Webtask, Wikipedia and Slack.

Whilst playing around with webtask I thought it would be a fun idea to create a little project which, when providing the webtask with a keyword, posts a message to slack containing the first paragraph of actual content from wikipedia.

Webtask is quite a fun technology to play around with. In essence, it is running a node-server remotely on which code is ran when an HTTP call is made. We do not set up the server ourselves, so in that regard you can think of it as a 'serverless' application. We only write the code, deploy it using webtask, and access it through our browser.

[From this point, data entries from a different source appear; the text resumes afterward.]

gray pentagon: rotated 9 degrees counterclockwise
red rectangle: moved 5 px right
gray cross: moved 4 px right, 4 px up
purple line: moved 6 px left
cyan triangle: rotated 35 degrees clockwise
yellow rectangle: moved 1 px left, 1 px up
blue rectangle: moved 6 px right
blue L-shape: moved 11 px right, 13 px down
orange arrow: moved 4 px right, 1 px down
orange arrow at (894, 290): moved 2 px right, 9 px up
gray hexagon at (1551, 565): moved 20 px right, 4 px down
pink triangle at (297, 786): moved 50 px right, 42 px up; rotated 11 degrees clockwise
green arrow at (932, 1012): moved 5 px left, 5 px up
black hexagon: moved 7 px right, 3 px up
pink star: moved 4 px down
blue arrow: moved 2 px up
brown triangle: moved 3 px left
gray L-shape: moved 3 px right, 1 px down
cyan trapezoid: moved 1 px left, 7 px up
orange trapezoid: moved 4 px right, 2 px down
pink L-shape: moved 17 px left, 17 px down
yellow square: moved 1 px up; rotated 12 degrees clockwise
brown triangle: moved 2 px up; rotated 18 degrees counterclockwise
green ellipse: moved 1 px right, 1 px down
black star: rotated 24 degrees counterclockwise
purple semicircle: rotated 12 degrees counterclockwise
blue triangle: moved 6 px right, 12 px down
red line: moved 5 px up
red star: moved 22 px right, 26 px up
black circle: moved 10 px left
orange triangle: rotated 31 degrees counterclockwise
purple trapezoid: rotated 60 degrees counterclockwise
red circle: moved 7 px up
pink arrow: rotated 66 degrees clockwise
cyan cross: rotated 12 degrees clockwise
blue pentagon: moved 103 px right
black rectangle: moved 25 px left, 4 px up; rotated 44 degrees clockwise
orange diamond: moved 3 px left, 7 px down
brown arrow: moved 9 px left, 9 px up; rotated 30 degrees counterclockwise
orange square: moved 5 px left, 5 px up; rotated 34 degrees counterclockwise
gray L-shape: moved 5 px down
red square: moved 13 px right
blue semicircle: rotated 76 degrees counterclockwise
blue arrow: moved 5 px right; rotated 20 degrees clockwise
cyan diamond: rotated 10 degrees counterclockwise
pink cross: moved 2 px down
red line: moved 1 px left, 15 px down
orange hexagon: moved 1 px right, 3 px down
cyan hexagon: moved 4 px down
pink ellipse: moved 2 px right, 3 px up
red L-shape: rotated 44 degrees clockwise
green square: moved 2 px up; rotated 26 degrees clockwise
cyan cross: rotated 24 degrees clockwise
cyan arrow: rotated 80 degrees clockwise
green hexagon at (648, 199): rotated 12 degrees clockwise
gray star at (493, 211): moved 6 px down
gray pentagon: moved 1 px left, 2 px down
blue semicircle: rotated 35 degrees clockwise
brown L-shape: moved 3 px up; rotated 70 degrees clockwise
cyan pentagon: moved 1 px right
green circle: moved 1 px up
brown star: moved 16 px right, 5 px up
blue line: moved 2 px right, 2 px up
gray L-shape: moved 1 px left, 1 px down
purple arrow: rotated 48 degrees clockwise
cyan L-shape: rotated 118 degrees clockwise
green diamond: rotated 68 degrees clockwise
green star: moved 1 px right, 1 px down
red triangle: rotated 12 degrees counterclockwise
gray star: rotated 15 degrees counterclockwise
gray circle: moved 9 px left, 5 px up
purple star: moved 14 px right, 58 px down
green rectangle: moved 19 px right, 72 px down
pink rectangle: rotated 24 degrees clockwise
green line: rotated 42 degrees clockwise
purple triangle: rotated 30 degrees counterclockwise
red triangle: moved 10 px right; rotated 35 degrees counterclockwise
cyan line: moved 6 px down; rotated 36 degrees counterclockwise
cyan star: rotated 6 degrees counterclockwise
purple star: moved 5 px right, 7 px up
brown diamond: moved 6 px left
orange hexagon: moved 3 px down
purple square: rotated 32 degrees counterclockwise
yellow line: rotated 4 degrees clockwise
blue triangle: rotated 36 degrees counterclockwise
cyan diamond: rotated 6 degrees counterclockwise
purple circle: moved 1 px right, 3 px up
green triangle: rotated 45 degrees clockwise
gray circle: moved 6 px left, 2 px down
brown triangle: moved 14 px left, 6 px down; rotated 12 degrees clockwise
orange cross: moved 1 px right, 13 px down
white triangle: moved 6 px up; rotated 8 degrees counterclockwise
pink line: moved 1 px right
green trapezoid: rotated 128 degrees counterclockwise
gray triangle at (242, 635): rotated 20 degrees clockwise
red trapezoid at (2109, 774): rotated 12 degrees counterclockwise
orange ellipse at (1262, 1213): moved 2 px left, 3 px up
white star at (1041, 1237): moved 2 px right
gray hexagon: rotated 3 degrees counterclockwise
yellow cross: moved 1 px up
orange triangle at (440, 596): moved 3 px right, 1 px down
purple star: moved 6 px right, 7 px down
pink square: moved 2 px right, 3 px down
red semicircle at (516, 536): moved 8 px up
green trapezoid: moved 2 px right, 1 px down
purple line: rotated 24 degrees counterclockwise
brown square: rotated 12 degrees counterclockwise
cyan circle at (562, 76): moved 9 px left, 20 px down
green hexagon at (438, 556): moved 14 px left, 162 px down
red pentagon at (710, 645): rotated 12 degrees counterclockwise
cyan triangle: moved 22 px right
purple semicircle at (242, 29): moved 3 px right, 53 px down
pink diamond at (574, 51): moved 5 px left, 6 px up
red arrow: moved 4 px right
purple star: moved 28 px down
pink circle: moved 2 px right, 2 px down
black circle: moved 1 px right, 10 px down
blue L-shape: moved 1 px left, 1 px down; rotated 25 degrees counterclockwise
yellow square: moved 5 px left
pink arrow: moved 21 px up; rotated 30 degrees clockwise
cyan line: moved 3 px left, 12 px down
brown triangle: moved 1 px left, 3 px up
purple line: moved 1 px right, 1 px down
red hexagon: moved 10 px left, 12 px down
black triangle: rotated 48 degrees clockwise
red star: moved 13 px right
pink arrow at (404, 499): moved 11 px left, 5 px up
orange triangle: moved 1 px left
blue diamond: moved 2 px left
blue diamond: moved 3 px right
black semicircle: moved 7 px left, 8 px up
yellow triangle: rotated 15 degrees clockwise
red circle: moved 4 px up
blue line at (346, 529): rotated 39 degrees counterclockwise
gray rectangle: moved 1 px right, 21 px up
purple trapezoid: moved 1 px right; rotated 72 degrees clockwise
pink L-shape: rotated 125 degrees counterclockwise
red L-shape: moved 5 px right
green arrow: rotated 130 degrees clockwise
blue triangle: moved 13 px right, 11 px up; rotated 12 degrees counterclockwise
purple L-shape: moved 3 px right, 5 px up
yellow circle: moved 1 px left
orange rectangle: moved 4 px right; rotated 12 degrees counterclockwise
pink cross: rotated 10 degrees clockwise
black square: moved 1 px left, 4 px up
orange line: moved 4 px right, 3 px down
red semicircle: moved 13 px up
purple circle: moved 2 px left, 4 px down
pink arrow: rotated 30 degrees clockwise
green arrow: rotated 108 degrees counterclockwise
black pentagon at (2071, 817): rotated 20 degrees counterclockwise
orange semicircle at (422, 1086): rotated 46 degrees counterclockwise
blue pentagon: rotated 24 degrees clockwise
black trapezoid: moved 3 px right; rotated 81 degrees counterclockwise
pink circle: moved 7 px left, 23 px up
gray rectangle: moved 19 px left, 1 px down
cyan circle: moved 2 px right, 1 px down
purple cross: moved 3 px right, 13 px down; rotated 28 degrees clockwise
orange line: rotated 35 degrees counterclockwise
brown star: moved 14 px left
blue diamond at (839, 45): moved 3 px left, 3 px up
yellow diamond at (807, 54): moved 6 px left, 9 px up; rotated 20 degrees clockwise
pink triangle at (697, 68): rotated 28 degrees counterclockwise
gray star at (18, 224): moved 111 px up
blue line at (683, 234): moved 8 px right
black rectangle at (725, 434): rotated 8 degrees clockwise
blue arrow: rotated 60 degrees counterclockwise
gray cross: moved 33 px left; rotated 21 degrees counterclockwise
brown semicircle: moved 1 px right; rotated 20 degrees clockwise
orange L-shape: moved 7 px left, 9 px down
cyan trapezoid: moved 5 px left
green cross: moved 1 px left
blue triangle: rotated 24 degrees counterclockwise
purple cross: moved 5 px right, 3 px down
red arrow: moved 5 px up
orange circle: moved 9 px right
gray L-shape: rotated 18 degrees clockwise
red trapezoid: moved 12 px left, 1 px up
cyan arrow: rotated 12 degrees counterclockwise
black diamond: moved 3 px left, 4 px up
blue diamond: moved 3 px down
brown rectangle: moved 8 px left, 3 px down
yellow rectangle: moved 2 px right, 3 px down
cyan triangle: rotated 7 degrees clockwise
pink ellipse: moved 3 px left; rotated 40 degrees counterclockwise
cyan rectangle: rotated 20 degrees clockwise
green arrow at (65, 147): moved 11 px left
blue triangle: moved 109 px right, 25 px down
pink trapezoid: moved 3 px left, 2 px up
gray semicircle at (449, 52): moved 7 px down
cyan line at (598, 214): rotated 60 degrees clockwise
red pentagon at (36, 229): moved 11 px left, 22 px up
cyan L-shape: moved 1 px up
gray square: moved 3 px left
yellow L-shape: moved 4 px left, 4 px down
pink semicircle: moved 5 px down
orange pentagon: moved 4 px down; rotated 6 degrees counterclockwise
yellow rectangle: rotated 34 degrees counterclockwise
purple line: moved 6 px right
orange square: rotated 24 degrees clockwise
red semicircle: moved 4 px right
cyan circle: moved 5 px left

If you know how to program for node.js, you know how to program for Webtask. To find out which node modules are supported, there is a handy website. Browsing around here it did seem like most of the frequently used node modules, and with almost 1K modules at the time of writing, plenty is supported.

The goal of this project is rather simple, though it can be considered more of a 'PoC' rather than an actual implementation of this idea. I did not set up a slack bot for this, but you can assume that it is made for such bots. When a user would write something akin to

@wikibot Database

a request would be made to our webtask, which posts in the slack channel the first paragraph of wikipedia, with a link to the full article.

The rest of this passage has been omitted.